THE WELCOMING COMMITTEE

by Imogen de la Bere

Pub Date: March 1st, 2004
ISBN: 0-09-944085-7
Publisher: Vintage UK/Trafalgar

New Zealand author de la Bere (The Last Deception of Palliser Wentwood, 1999, etc.) gives a piquant twist to the Welcome Home Party.

Middle-aged Crawford Hollander, wealthy wine merchant, considers himself a success. Though a native New Zealander, he’s lived in England for years, where he’s acquired a plummy English accent, a well-born wife, and a country house designed by Lutyens. He’s rich and has a coterie of admiring women who are delighted to accompany him to events his wife Genista would prefer to miss. But his perfect life, so carefully created, begins to crumble when, annoyed by a production of Faust, he abandons his wife and leaves the opera house and then, when ready to go home, discovers he’s been locked out of the house. And though he finds a bed with young New Zealander Mercy Fisher, whose mortgage he pays in return for a number of services rendered, he’s uncharacteristically shaken by the evening’s events.
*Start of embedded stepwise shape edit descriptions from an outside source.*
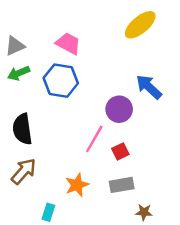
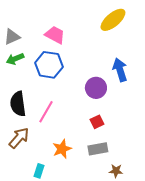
blue arrow: (149, 87) -> (120, 70), turned 30
pink line: (94, 139) -> (46, 112), moved

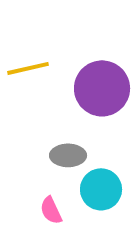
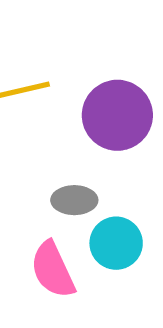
pink semicircle: (51, 210) -> (53, 270), size x1.6

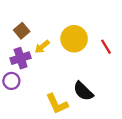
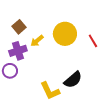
black semicircle: (83, 91) -> (73, 80), turned -84

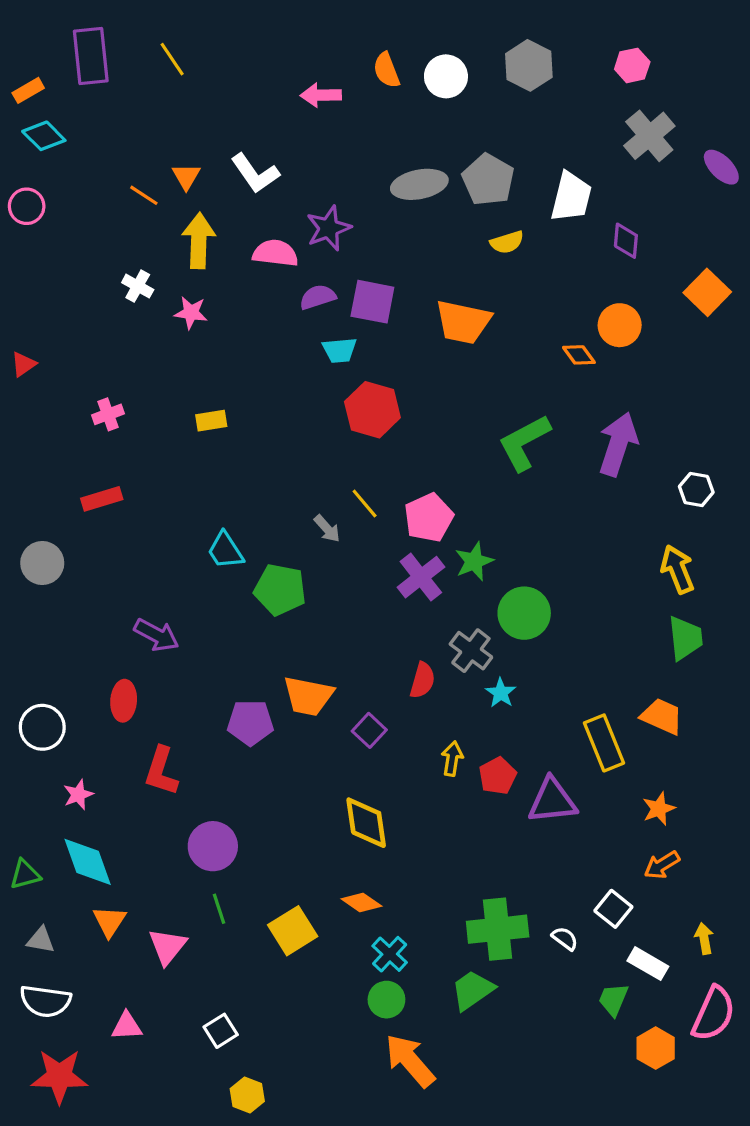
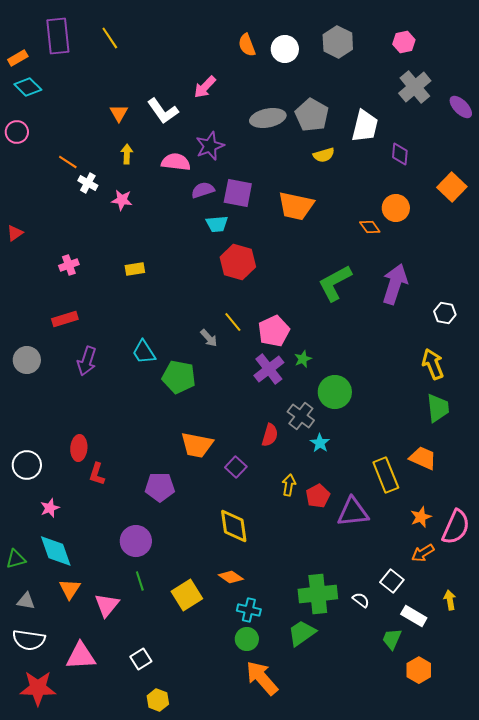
pink arrow: (321, 95) -> (205, 87), moved, turned -45
orange line: (144, 195) -> (68, 162), moved
yellow arrow: (199, 241) -> (127, 154), size x0.6
green star: (474, 561) -> (303, 359), size x0.7
purple arrow: (156, 635) -> (87, 361), moved, turned 80
purple pentagon: (250, 723) -> (160, 487), moved
red L-shape: (161, 771) -> (97, 474), moved, size x0.7
cyan cross: (390, 954) -> (249, 610), turned -30
pink semicircle: (714, 1014) -> (456, 527), moved
pink triangle: (127, 1026) -> (81, 656), size x1.5

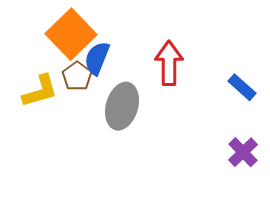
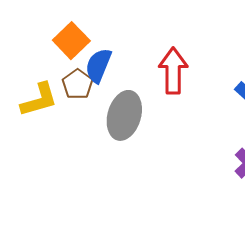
orange square: (71, 34) -> (71, 41), size x0.7

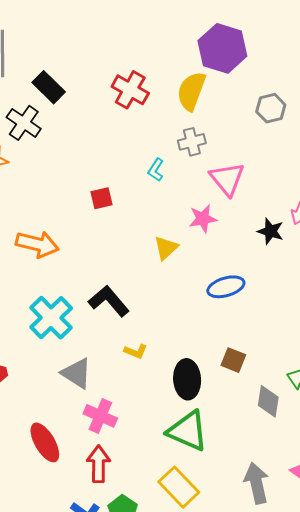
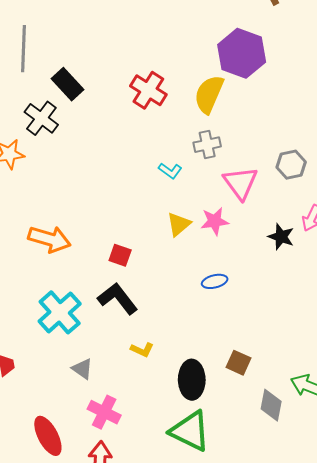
gray hexagon: (271, 108) -> (291, 165), moved
cyan L-shape: (156, 170) -> (170, 171), turned -90
red square: (102, 198) -> (120, 255), moved, turned 30
yellow triangle: (166, 248) -> (179, 224), moved
blue ellipse: (226, 287) -> (215, 281), moved, size x0.7
gray triangle: (77, 373) -> (82, 369), size x0.7

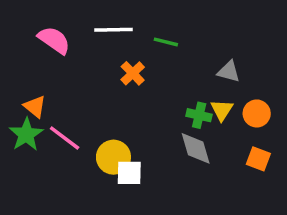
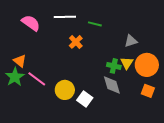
gray triangle: (229, 72) -> (131, 41), turned -32
orange circle: (257, 113) -> (147, 65), size x1.5
white square: (129, 173) -> (85, 99), moved, turned 35

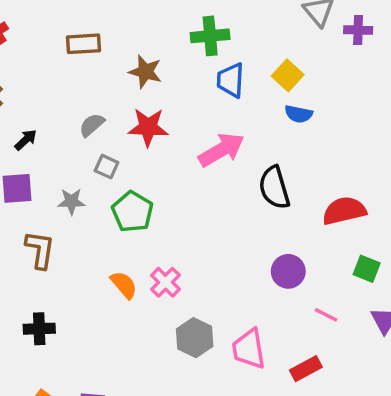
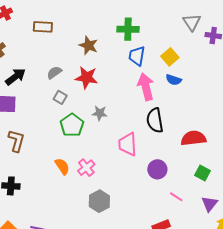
brown rectangle: (83, 44) -> (43, 27), moved
black arrow: (26, 140) -> (15, 77), size x1.5
pink arrow: (221, 150) -> (146, 87), moved, turned -80
gray star: (71, 201) -> (100, 113), moved
pink trapezoid: (249, 349) -> (128, 144), moved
It’s soon clear that Crawford, who’s planning a celebratory visit back to New Zealand—he has a birthday coming up that can be conveniently combined with some business—is not quite the charming and considerate aesthete he appears to be. He cheated his brother-in-law, the Commander, out of his savings; destroyed his sister Rosalia’s marriage; raped Mercy when she was a schoolgirl, then insisted she have the abortion that made her sterile; falsely acquired a vineyard from a struggling couple just as they were about to succeed; and blackmailed Wolf, a brilliant vintner. Now, however, a certain three men (a.k.a. The Welcoming Committee) have their own plans for the return of this successful native son. It’s payback time, and the three do it with style—black-tie and string quartet—as Crawford gets the welcome he really deserves, justice finally served.

Conceptually cute, but sluggish in the telling.